→ **WORK INSTRUCTIONS**
The answer should be a single number: how many lines in the material contain "месяцев".

══ GIVEN RECORDS ══

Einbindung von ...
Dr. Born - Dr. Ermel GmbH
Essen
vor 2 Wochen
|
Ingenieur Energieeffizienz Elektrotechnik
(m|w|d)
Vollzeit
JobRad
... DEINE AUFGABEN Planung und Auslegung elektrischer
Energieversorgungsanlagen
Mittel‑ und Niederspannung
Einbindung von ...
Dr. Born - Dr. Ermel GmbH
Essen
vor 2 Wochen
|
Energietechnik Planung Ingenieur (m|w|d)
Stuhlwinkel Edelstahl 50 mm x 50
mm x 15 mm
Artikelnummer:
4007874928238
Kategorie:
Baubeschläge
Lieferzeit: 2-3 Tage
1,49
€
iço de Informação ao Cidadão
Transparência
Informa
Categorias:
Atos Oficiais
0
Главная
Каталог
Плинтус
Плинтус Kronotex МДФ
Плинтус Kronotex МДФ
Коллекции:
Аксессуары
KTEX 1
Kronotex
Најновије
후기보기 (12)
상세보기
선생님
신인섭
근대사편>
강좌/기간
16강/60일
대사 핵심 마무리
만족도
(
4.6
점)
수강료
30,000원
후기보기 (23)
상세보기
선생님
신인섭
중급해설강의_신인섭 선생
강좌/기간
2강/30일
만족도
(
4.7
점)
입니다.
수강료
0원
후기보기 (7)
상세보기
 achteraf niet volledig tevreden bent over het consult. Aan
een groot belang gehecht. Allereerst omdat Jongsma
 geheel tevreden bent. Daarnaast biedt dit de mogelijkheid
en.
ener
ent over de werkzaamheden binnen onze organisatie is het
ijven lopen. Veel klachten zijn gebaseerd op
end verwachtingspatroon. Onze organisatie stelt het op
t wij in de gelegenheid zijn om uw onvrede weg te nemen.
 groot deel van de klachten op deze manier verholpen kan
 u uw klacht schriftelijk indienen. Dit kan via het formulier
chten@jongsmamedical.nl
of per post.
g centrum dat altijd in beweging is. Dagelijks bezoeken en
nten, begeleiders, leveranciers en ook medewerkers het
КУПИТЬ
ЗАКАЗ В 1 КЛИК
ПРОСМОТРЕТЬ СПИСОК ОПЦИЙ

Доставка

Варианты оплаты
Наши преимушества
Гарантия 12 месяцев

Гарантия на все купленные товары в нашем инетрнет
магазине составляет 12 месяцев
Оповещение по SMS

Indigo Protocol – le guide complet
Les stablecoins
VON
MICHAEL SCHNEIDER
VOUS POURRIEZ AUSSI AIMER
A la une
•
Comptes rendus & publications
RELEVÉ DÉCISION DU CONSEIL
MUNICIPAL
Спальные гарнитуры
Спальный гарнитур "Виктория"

═══

→ **REPLY TO THE EXERCISE**
2